Table of Contents
Well, I wouldn't want to interfere with what you're doing, but here is some advice from the hard-earned experience.
Assembly can express very low-level things:
you can access machine-dependent registers and I/O
you can control the exact code behavior in critical sections that might otherwise involve deadlock between multiple software threads or hardware devices
you can break the conventions of your usual compiler, which might allow some optimizations (like temporarily breaking rules about memory allocation, threading, calling conventions, etc)
you can build interfaces between code fragments using incompatible conventions (e.g. produced by different compilers, or separated by a low-level interface)
you can get access to unusual programming modes of your processor (e.g. 16 bit mode to interface startup, firmware, or legacy code on Intel PCs)

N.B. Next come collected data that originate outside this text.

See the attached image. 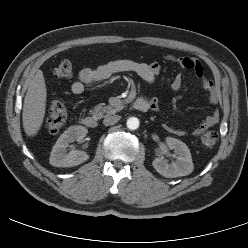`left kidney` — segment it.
I'll use <instances>...</instances> for the list:
<instances>
[{"label":"left kidney","mask_w":248,"mask_h":248,"mask_svg":"<svg viewBox=\"0 0 248 248\" xmlns=\"http://www.w3.org/2000/svg\"><path fill=\"white\" fill-rule=\"evenodd\" d=\"M166 144L170 149L174 150L176 160L168 163L164 158H156L152 163L155 170L167 178L186 176L192 173L194 165L187 145L172 137L166 138Z\"/></svg>","instance_id":"obj_1"}]
</instances>
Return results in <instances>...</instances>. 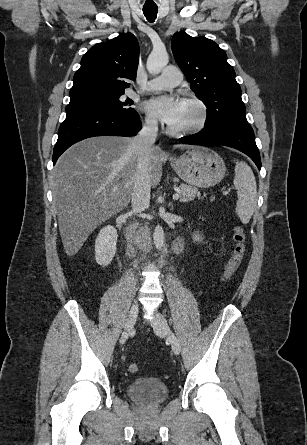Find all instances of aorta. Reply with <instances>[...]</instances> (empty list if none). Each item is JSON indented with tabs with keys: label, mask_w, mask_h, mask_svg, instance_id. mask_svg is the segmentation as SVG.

you can produce reasonably fast code for tight loops to cope with a bad non-optimizing compiler (but then, there are free optimizing compilers available!)

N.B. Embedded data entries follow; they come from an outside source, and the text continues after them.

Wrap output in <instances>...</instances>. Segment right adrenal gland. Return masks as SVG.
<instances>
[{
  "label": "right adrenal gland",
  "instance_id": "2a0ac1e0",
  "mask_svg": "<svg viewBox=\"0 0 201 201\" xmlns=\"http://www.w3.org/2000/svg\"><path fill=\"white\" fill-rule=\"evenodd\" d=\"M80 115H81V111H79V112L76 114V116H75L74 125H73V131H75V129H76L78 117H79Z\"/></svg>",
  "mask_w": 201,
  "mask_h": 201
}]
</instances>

you can produce hand-optimized code perfectly tuned for your particular hardware setup, though not to someone else's
you can write some code for your new language's optimizing compiler (that is something what very few ones will ever do, and even they not often)
i.e. you can be in complete control of your code
Assembly is a very low-level language (the lowest above hand-coding the binary instruction patterns). This means
it is long and tedious to write initially
it is quite bug-prone
your bugs can be very difficult to chase
your code can be fairly difficult to understand and modify, i.e. to maintain
the result is non-portable to other architectures, existing or upcoming
your code will be optimized only for a certain implementation of a same architecture: for instance, among Intel-compatible platforms each CPU design and its variations (relative latency, through-output, and capacity, of processing units, caches, RAM, bus, disks, presence of FPU, MMX, 3DNOW, SIMD extensions, etc) implies potentially completely different optimization techniques. CPU designs already include: Intel 386, 486, Pentium, PPro, PII, PIII, PIV; Cyrix 5x86, 6x86, M2; AMD K5, K6 (K6-2, K6-III), K7 (Athlon, Duron). New designs keep popping up, so don't expect either this listing and your code to be up-to-date.

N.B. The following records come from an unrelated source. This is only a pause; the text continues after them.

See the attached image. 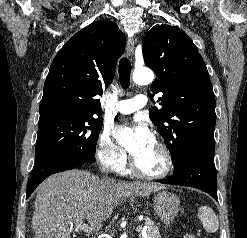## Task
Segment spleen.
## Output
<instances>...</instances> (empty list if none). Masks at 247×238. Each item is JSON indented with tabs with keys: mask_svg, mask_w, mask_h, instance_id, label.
Returning a JSON list of instances; mask_svg holds the SVG:
<instances>
[{
	"mask_svg": "<svg viewBox=\"0 0 247 238\" xmlns=\"http://www.w3.org/2000/svg\"><path fill=\"white\" fill-rule=\"evenodd\" d=\"M198 218L203 223V227L207 232L214 233L218 230V218L209 206H202L199 208Z\"/></svg>",
	"mask_w": 247,
	"mask_h": 238,
	"instance_id": "3e777b00",
	"label": "spleen"
}]
</instances>
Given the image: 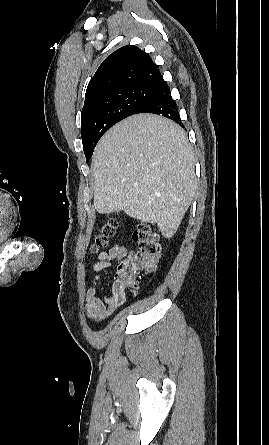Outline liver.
<instances>
[{
    "mask_svg": "<svg viewBox=\"0 0 269 445\" xmlns=\"http://www.w3.org/2000/svg\"><path fill=\"white\" fill-rule=\"evenodd\" d=\"M92 171L97 212L124 211L157 224L167 239L176 233L197 188L184 130L153 114L133 115L106 132L95 148Z\"/></svg>",
    "mask_w": 269,
    "mask_h": 445,
    "instance_id": "obj_1",
    "label": "liver"
}]
</instances>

you spend more time on a few details and can't focus on small and large algorithmic design, that are known to bring the largest part of the speed up (e.g. you might spend some time building very fast list/array manipulation primitives in assembly; only a hash table would have sped up your program much more; or, in another context, a binary tree; or some high-level structure distributed over a cluster of CPUs)
a small change in algorithmic design might completely invalidate all your existing assembly code. So that either you're ready (and able) to rewrite it all, or you're tied to a particular algorithmic design
On code that ain't too far from what's in standard benchmarks, commercial optimizing compilers outperform hand-coded assembly (well, that's less true on the x86 architecture than on RISC architectures, and perhaps less true for widely available/free compilers; anyway, for typical C code, GCC is fairly good);
And in any case, as moderator John Levine says on comp.compilers,
"compilers make it a lot easier to use complex data structures,
and compilers don't get bored halfway through
and generate reliably pretty good code."
They will also correctly propagate code transformations throughout the whole (huge) program when optimizing code between procedures and module boundaries.
All in all, you might find that though using assembly is sometimes needed, and might even be useful in a few cases where it is not, you'll want to:
minimize use of assembly code
encapsulate this code in well-defined interfaces
have your assembly code automatically generated from patterns expressed in a higher-level language than assembly (e.g. GCC inline assembly macros)
have automatic tools translate these programs into assembly code
have this code be optimized if possible
All of the above, i.e. write (an extension to) an optimizing compiler back-end.
Even when assembly is needed (e.g. OS development), you'll find that not so much of it is required, and that the above principles retain.
See the Linux kernel sources concerning this: as little assembly as needed, resulting in a fast, reliable, portable, maintainable OS. Even a successful game like DOOM was almost massively written in C, with a tiny part only being written in assembly for speed up.